- Your objective: Two lines mark the range in the entries below: the one holding "The width and height of the screenshot is (572, 2576)." and the one holding "The image size is (837, 1561).". Set down those two and all lines between them, exactly.

- Entries shown:

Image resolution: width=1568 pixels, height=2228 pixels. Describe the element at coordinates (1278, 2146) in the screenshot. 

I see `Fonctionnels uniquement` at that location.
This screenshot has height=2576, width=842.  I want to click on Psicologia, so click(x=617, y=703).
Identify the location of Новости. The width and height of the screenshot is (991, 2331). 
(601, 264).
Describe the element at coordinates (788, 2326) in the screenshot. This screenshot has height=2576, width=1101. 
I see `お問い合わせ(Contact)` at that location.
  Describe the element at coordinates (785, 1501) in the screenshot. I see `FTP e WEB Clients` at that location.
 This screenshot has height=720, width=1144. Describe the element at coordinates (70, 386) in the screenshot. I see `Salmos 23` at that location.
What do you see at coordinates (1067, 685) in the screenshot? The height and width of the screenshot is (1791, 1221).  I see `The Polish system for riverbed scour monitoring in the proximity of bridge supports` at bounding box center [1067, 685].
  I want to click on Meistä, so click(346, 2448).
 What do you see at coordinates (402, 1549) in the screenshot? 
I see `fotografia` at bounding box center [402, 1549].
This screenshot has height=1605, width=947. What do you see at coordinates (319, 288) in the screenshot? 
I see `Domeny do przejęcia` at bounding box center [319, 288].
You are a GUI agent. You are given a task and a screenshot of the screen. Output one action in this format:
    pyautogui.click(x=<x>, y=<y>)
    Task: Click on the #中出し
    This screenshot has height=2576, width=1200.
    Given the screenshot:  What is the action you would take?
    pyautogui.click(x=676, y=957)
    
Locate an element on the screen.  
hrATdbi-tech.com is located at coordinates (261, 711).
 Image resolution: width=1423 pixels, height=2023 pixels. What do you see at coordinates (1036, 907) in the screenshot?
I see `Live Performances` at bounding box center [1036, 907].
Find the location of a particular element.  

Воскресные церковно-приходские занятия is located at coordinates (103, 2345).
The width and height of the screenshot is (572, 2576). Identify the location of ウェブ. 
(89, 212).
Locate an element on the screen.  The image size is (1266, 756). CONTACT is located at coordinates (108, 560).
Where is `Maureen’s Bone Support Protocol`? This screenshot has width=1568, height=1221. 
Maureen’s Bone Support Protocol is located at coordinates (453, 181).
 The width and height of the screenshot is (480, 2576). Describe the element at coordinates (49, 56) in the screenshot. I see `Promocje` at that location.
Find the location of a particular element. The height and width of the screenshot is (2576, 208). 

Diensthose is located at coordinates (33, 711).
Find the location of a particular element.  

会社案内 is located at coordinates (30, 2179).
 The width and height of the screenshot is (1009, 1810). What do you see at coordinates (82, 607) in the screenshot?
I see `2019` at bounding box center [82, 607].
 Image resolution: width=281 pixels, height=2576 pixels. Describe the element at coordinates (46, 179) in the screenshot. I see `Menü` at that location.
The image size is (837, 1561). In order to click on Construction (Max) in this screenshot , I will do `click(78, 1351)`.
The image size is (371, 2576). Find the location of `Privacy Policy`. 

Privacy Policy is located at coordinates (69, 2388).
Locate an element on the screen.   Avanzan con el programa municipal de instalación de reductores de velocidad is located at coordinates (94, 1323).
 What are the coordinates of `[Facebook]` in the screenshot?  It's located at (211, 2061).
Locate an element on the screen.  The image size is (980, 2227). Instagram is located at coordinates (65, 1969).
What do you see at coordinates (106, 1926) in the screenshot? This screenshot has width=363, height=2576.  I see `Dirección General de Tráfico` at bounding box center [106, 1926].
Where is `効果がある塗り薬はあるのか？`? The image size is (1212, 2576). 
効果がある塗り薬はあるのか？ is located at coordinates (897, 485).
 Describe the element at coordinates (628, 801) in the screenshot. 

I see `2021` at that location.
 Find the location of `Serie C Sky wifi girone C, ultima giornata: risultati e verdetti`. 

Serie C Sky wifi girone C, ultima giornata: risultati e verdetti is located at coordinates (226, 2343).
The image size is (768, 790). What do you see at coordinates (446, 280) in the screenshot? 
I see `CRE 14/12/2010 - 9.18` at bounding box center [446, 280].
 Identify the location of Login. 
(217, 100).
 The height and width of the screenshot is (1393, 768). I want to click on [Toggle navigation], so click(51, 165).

- Solution below:
The width and height of the screenshot is (572, 2576). Identify the location of ウェブ. 
(89, 212).
Locate an element on the screen.  The image size is (1266, 756). CONTACT is located at coordinates (108, 560).
Where is `Maureen’s Bone Support Protocol`? This screenshot has width=1568, height=1221. 
Maureen’s Bone Support Protocol is located at coordinates (453, 181).
 The width and height of the screenshot is (480, 2576). Describe the element at coordinates (49, 56) in the screenshot. I see `Promocje` at that location.
Find the location of a particular element. The height and width of the screenshot is (2576, 208). 

Diensthose is located at coordinates (33, 711).
Find the location of a particular element.  

会社案内 is located at coordinates (30, 2179).
 The width and height of the screenshot is (1009, 1810). What do you see at coordinates (82, 607) in the screenshot?
I see `2019` at bounding box center [82, 607].
 Image resolution: width=281 pixels, height=2576 pixels. Describe the element at coordinates (46, 179) in the screenshot. I see `Menü` at that location.
The image size is (837, 1561). In order to click on Construction (Max) in this screenshot , I will do `click(78, 1351)`.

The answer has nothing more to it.